Gillespie spent the winter playing for Glamorgan in the English County Competition before joining his ICL team, the Ahmedabad Rockets.

During that time, the 259-Test scalp veteran worked feverishly with both teams' younger bowlers and developed an interest in coaching.

But even assisting Australia's next generation of tearaways may be forced off Gillespie's agenda.

"I was talking to (Australian head bowling coach) Troy Cooley before and he's keen to get me into the Centre of Excellence but I'm hoping these ridiculous rules of Cricket Australia don't extend to coaching because I think that would be quite sad."

Despite the Mumbai attacks, Gillespie remains intent on returning to India for the ICL's next series in March.

There's a large dollop of self-serving here but he does make some good points. In Adelaide we have just seen a so-called Test match between Australia and a New Zealand team which was weakened by the banning of several players, notably Shane Bond, because of their involvement in the ICL.
Update 15 December
The Weekend Australian revisited the issue.


Gillespie, who signed with the ICL last season and promptly retired from the SA Redbacks to avoid Cricket Australia sanction, is distressed by the treatment of India's banned ICL players.

The 71-Test paceman tells of how his Ahmedabad Rockets team-mate, former India international Reetinder Sodhi, was treated when he fronted up to watch a recent club game.

Security was called and Sodhi was frog-marched out of the ground. "He can't even go and watch a match," an incredulous Gillespie, 33, said this week. "He got escorted away from a club match because he's ICL.

"They can't play anywhere. The only place they can play cricket is in the street or in their own backyard. They just can't play anywhere."

Then there's the case of batsman Bhima Rao, 21, who dominated one ICL Twenty20 game with multiple run-outs and catches from his station at point.

"He's one of the best fielders I've seen, in any cricket," Gillespie said.

As an ICL player, the promising Rao is ineligible to play for India, so fans of establishment cricket are starved of his athletic displays in the covers.

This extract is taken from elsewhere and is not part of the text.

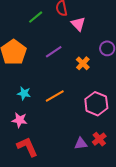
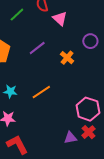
pink hexagon: (96, 104) -> (88, 109), moved

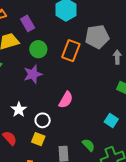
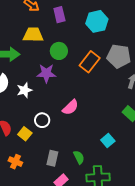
purple rectangle: (28, 23) -> (59, 15), moved
white star: (19, 110) -> (24, 90), moved
yellow square: (38, 139) -> (25, 134), moved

"I just find it incredibly disappointing that a lot of these kids will never get the opportunity to play for their country.

"It's ended their first-class careers.

"They're massively disappointed. These kids, their goal is, like any other kid, they want to play for India.

"They're just so willing to learn and they hang on your every word.

"Some of these players are good enough to play for India."

Gillespie believes Indian cricket's governing body, the BCCI, would not enforce the ICL ban so stringently if Indian cricket was not blessed with a depth envied by every other cricketing nation.

The cold divide gripping Indian cricket has yet to take hold in Australia - but it has touched the game here.

Cricket Australia banned Gillespie's Ahmedabad team-mates Ryan Campbell and Murray Goodwin from playing in the annual Lilac Hill picnic match in WA last month.

"That is ridiculous. That is just silly. On what basis?

"I think Cricket Australia, they value the relationship with the BCCI far too much."